Records from a data source
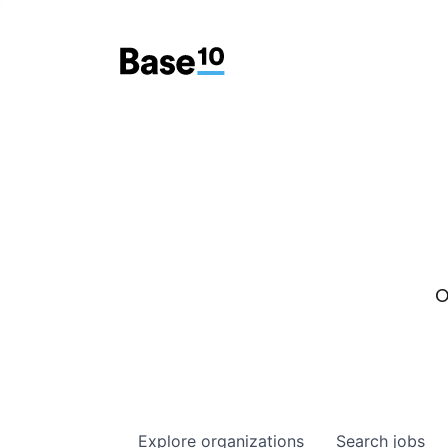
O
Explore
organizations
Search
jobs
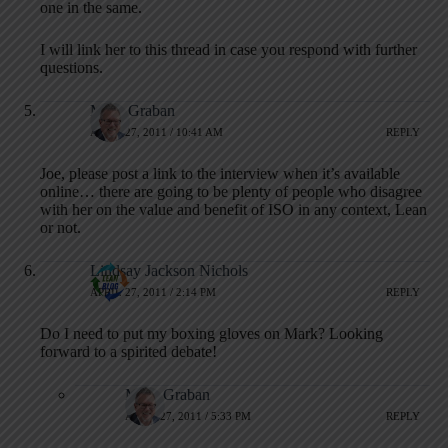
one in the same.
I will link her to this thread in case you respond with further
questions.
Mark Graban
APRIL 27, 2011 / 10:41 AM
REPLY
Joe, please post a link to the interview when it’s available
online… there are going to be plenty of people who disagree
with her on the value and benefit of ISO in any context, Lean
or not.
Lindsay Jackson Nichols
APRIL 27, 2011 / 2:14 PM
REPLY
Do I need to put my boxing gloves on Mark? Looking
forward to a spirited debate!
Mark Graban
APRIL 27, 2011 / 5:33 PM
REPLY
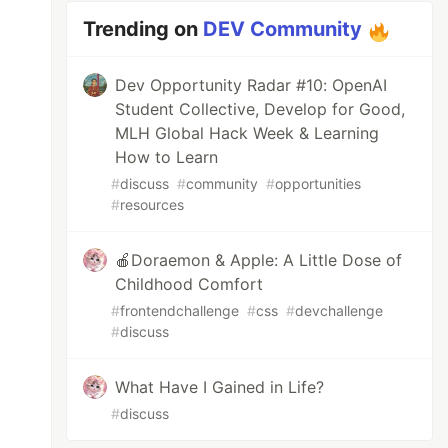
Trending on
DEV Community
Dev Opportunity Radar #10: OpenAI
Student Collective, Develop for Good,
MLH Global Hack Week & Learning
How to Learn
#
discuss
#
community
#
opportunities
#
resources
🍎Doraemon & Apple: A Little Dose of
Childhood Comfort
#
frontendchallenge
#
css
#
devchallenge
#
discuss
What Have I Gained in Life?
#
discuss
==
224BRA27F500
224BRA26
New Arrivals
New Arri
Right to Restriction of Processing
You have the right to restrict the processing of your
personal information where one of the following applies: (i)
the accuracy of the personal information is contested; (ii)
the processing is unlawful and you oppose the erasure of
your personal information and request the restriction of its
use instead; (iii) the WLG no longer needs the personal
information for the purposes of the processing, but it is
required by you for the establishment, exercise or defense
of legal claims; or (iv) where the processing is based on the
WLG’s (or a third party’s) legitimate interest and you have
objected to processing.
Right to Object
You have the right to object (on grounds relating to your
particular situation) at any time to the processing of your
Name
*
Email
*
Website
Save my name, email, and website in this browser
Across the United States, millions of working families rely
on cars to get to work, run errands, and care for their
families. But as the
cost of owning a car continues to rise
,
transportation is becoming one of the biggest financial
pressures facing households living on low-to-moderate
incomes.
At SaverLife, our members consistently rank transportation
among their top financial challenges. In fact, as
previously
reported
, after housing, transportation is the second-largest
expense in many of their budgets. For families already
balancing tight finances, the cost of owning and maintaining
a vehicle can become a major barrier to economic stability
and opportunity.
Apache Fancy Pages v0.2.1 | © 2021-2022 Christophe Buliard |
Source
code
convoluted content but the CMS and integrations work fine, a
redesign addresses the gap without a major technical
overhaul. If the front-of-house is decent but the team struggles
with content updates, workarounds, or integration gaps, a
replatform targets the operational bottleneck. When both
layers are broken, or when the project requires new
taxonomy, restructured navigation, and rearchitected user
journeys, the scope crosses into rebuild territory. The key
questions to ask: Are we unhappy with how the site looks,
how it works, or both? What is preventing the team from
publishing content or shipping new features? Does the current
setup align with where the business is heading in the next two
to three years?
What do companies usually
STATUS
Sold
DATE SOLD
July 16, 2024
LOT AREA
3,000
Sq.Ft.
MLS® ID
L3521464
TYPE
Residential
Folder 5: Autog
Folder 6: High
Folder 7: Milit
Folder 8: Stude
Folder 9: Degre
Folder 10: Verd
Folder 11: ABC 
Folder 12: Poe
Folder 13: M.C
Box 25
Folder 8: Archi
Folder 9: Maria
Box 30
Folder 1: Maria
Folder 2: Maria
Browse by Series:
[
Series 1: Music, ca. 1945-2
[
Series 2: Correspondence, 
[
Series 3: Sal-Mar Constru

### WHAT NEEDS TO BE DONE
Where a line in the records above contains "APRIL", include it in the count, and give only that number.

### RESPONSE BOX
3